::: Information :::
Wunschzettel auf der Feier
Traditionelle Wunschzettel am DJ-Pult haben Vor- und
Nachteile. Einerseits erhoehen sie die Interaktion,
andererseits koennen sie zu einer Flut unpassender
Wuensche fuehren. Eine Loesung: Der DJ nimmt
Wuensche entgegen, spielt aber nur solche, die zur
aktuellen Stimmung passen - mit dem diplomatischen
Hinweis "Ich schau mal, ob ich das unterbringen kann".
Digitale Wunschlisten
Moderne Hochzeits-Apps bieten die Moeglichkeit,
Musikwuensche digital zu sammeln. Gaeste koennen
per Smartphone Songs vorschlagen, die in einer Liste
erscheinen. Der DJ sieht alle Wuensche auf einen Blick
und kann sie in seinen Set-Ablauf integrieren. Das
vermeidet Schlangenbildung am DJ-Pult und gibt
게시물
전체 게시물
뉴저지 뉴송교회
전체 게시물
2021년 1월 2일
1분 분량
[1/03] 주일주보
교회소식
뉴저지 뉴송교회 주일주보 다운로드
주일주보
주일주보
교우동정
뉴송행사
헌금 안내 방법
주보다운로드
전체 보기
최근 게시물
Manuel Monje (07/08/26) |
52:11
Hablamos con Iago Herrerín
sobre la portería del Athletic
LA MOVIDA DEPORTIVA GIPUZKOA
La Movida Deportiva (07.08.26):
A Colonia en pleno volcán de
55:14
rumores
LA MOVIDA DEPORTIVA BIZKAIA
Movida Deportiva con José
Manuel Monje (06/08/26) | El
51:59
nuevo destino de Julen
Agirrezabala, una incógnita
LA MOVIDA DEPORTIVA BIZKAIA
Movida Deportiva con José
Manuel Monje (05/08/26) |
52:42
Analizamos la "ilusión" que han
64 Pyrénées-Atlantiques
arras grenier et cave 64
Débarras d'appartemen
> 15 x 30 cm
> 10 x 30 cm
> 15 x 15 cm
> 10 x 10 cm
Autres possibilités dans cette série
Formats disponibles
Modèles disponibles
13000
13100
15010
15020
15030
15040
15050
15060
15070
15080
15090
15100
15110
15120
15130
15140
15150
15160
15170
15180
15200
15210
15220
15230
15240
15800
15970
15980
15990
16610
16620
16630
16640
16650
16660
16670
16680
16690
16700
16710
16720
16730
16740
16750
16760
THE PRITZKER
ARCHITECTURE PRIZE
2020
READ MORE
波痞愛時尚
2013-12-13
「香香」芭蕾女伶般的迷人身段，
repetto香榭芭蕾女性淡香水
:::
(Required action) Exactly the lines from the one containing "Débarras d'appartemen" through the last line of the records are to be transcribed, both endpoints included.

(Task output)
Débarras d'appartemen
> 15 x 30 cm
> 10 x 30 cm
> 15 x 15 cm
> 10 x 10 cm
Autres possibilités dans cette série
Formats disponibles
Modèles disponibles
13000
13100
15010
15020
15030
15040
15050
15060
15070
15080
15090
15100
15110
15120
15130
15140
15150
15160
15170
15180
15200
15210
15220
15230
15240
15800
15970
15980
15990
16610
16620
16630
16640
16650
16660
16670
16680
16690
16700
16710
16720
16730
16740
16750
16760
THE PRITZKER
ARCHITECTURE PRIZE
2020
READ MORE
波痞愛時尚
2013-12-13
「香香」芭蕾女伶般的迷人身段，
repetto香榭芭蕾女性淡香水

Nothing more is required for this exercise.